Smartypants Showdown
Brody is many things. Beautiful, yes. Feisty, without a doubt. Fun? Every day. Loving? Like a Care Bear. He is all that and more.
Smart, though? Well, I don’t know that I would put him on the Lassie end of the spectrum. He was more refractory to training than any dog I’ve had save Nuke, the elderly agoraphobic irradiated coonhound. It took me 6 months to get him reliably housetrained, despite following my trainer’s guidelines to a T. He just didn’t seem all that concerned with doing things the right way, and really, it isn’t a big deal.
My husband, however, has a major blind spot where Brody is concerned. “Goldens are the fourth smartest breed,” he informed me, despite having a copy of Outliers on his bedside table. “He’s totally smart.” Then he would subtly imply Koa, in contrast, was slightly deficient in her cognitive skills.
The other day, I bought some new puzzle treat balls for the dogs. I ended up going with the more basic ones as neither of them has the patience to deal with the complexities of the more complicated toys. I sat with Brody on the floor for 40 minutes trying to get him to master level one of his Twister Toy, but opening just one little slidey compartment was not something he was in the mood to handle.

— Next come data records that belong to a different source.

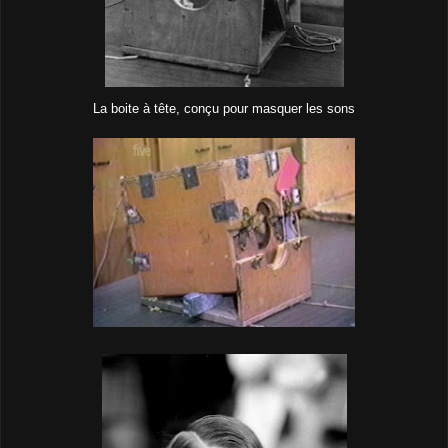
La boite à tête, conçu pour masquer les sons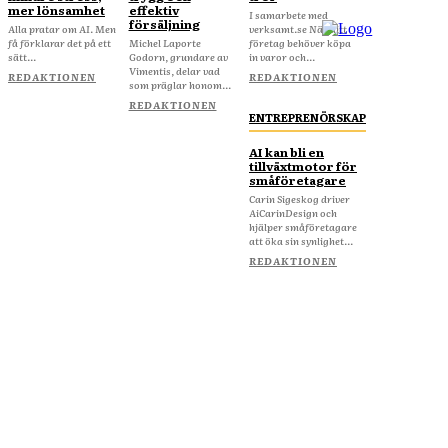
mer lönsamhet
effektiv
I samarbete med
försäljning
Alla pratar om AI. Men
verksamt.se När ditt
få förklarar det på ett
Michel Laporte
företag behöver köpa
sätt...
Godorn, grundare av
in varor och...
Vimentis, delar vad
REDAKTIONEN
REDAKTIONEN
som präglar honom...
REDAKTIONEN
ENTREPRENÖRSKAP
AI kan bli en
tillväxtmotor för
småföretagare
Carin Sigeskog driver
AiCarinDesign och
hjälper småföretagare
att öka sin synlighet...
REDAKTIONEN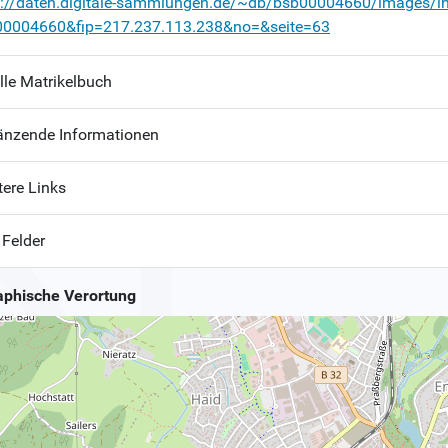
p://daten.digitale-sammlungen.de/~db/bsb00004660/images/i
00004660&fip=217.237.113.238&no=&seite=63
lle Matrikelbuch
änzende Informationen
tere Links
 Felder
phische Verortung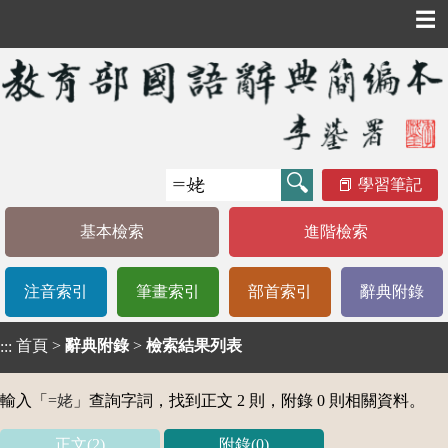
☰
學習筆記
基本檢索
進階檢索
注音索引
筆畫索引
部首索引
辭典附錄
首頁
>
辭典附錄
>
檢索結果列表
:::
輸入「
=姥
」查詢字詞，找到正文 2 則，附錄 0 則相關資料。
正文(2)
附錄(0)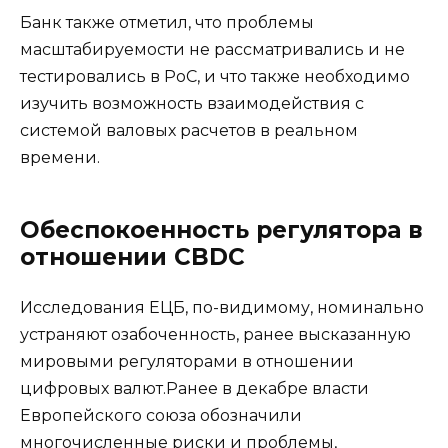
Банк также отметил, что проблемы
масштабируемости не рассматривались и не
тестировались в PoC, и что также необходимо
изучить возможность взаимодействия с
системой валовых расчетов в реальном
времени.
Обеспокоенность регулятора в
отношении CBDC
Исследования ЕЦБ, по-видимому, номинально
устраняют озабоченность, ранее высказанную
мировыми регуляторами в отношении
цифровых валют.Ранее в декабре власти
Европейского союза обозначили
многочисленные риски и проблемы,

He tried, oh, how he tried. I showed him. Over and over. I put the best treats in the house in the compartments. I had my preschooler patiently assist him through the puzzle. No matter, he persisted in grabbing it by the top and shaking it like a big flat plastic squirrel, to no avail.
Even with this, my husband insisted Brody was simply practicing new paradigms to solving the problem. So I decided to conduct an entirely unscientific Dog IQ test to see where we stood. After all, maybe I was underestimating Brody’s problem solving penchant.
Or maybe not.
At the end of the day, it doesn’t matter one way or another. He’s not here to solve problems for me.
As long as he keeps doing this, he can stay in the back of the class forever.